Unless you have kids who play league athletics in Hillsborough County, you probably are not aware of the fact that 55 of the county's 59 athletic parks are managed and maintained by volunteer groups.
Such is the case at Skyway Park.
Skyway is adjacent to the residential neighborhood of Dana Shores and is just west of the airport. It serves the youths of the Town 'N Country area.
A nonprofit league, managed by a board of directors who are all volunteers, manages everything from field maintenance to cleaning the bathrooms and running the concessions. For its part, the county cuts the grass once a week, pays the water bill to keep the fields moist, and will take care of things such as a major plumbing problem if one arises.
The league uses most of the money it collects from player fees and concessions to pay for field maintenance and supplies, as well as paying for umpires for games. Coaches and parents are regularly asked to clean up the park and perform park maintenance before games. It is not necessarily a bad thing that the users are asked to contribute in this way; it instills a greater sense of pride and ownership — at least among the few who will help.
Therein lies part of the problem — plenty of users, but not enough helpers.
It was recently exposed that a group of developers and former Tampa Mayor Dick Greco want to turn a section of property south of Skyway into an indoor youth athletic facility. The property is owned by the Hillsborough County Aviation Authority and is zoned for commercial use. Its 20-some acres are essentially a green space that serves as a buffer between Dana Shores and the airport. The proposed athletic facility would be enormous, and would include a parking lot for at least 1,000 cars.

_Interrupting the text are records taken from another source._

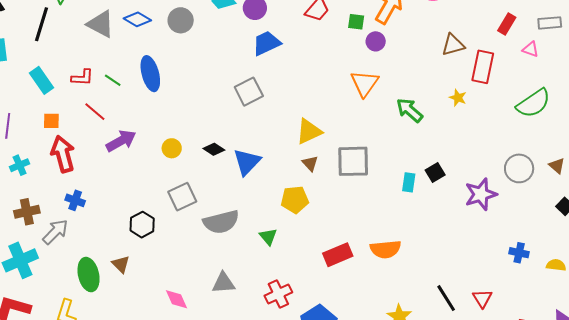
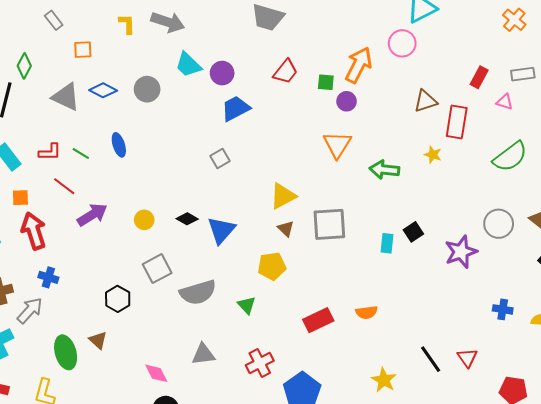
blue ellipse: (150, 74) -> (119, 145), size x0.7
gray square: (249, 92) -> (220, 158), size x0.7
green arrow: (410, 110) -> (384, 170), turned -32
orange semicircle: (385, 249) -> (367, 312), size x0.7

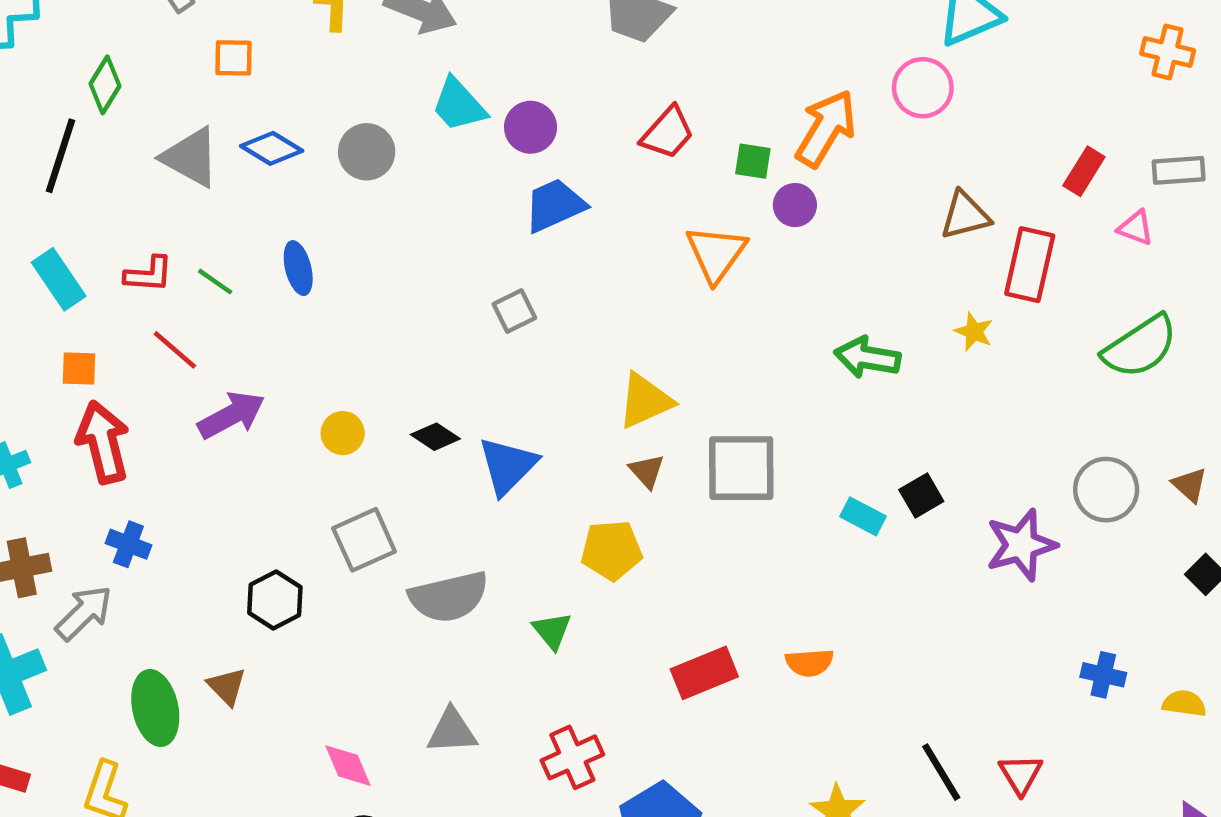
orange cross: (514, 20) -> (1168, 52), turned -30
orange triangle: (337, 144) -> (716, 254), moved
cyan rectangle: (387, 243) -> (863, 516), turned -72

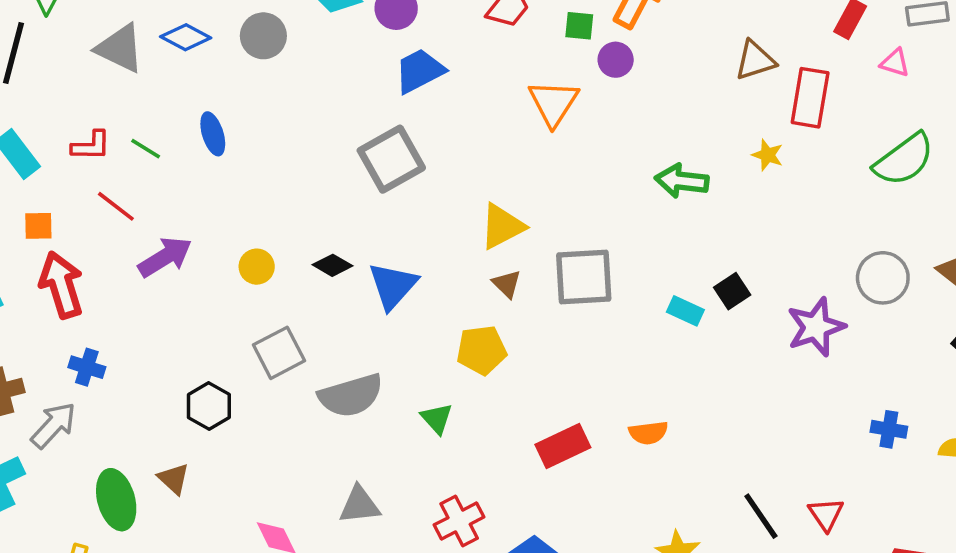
gray square: (514, 311) -> (391, 159), size x1.8

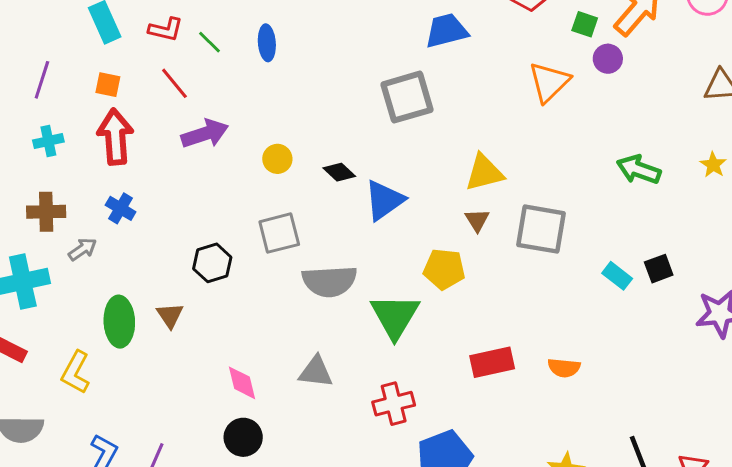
green triangle: (437, 418) -> (395, 316), size x1.8
gray arrow: (53, 425) -> (82, 249), size x0.7

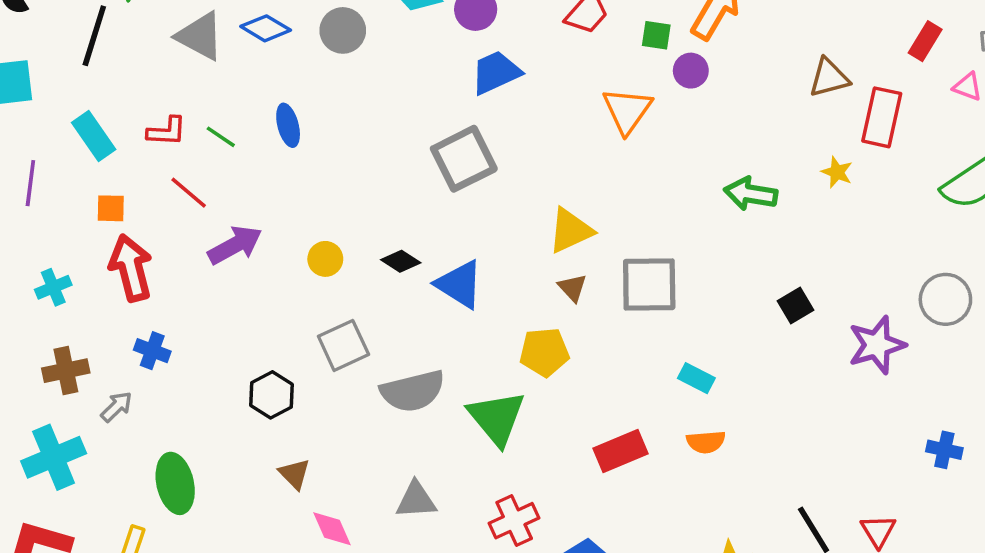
purple line: (42, 80) -> (30, 183), moved
blue triangle: (384, 200) -> (459, 284), turned -42
cyan rectangle: (617, 276) -> (696, 378), moved
brown triangle: (170, 315) -> (294, 474), moved

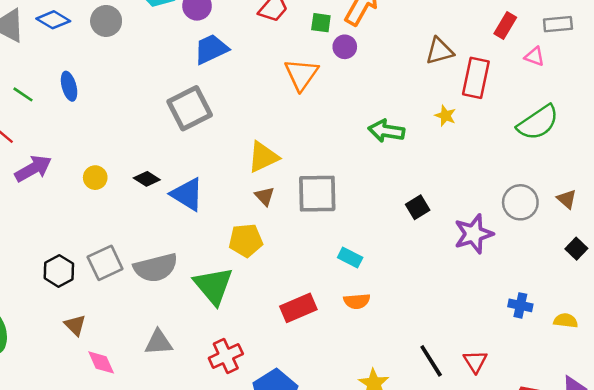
gray square: (343, 345) -> (105, 263), moved

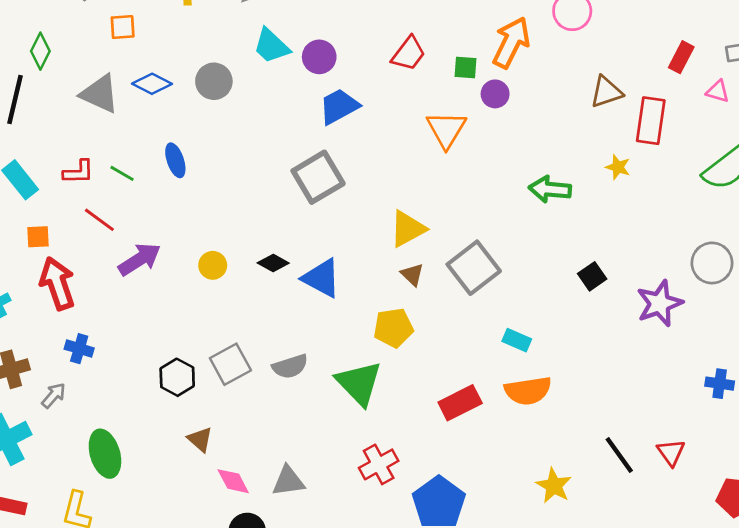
gray square: (317, 194) -> (474, 268), turned -33
gray semicircle: (156, 268) -> (290, 366), size x0.7
orange semicircle: (357, 301) -> (528, 391), size x1.5
gray triangle: (159, 342) -> (288, 481), moved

Anyone who has ever driven down Independence Avenue and Memorial Highway knows this is one of the most congested areas in the county. The additional traffic the facility would attract would mean the traffic nightmare that already exists in the area would get worse.
Robert Gries, one of the would-be developers of the proposed facility, said, "My simple, single goal is for a not-for-profit facility to help the children."
If Gries' cries of altruism are true, I would suggest he start his philanthropy at Skyway Park — or most any other park in the county that is managed and maintained by volunteers. The park's fields don't drain well, and dandelions choke the grass on most of the fields. The buildings and facilities around the baseball fields are decades old and in desperate need of repair.
This is especially true of the public restrooms at the baseball fields. They are so disgusting that last year I wrote a letter to the board of county commissioners suggesting that if the toilets at One County Center were as foul and decrepit, they would seek to have them condemned.
Seriously, if I had a choice to use the restrooms at Skyway or a "port-a-potty," the latter would win hands down.
Several commissioners responded to my complaint, and it was discovered the cleaning of the toilets is the league's responsibility.
Still, the age and lack of routine maintenance of the restrooms have taken its toll, and no amount of bleach would make any parent comfortable letting their little one go potty there.
My guess is a new bathroom facility would run close to six figures. Unfortunately, the county commission appears more interested in building something new than taking care of, and improving, existing facilities.
This should not come as a surprise. After all, ribbon cuttings at new athletic facilities come with photo-ops, lots of free press and a plaque with the commissioners' names on a wall.
Nobody wants their name on a new bathroom, and new toilets rarely generate much press.
So I challenge Robert Gries to help children by starting with improvements to the facilities we already have. He should start with building a new bathroom facility and concession area at Skyway Park's baseball fields.
If he believes the only way he can help children is through the development of a huge indoor athletic facility with a parking lot for 1,000 cars, he should look at building one over on Parkview Street — where he lives.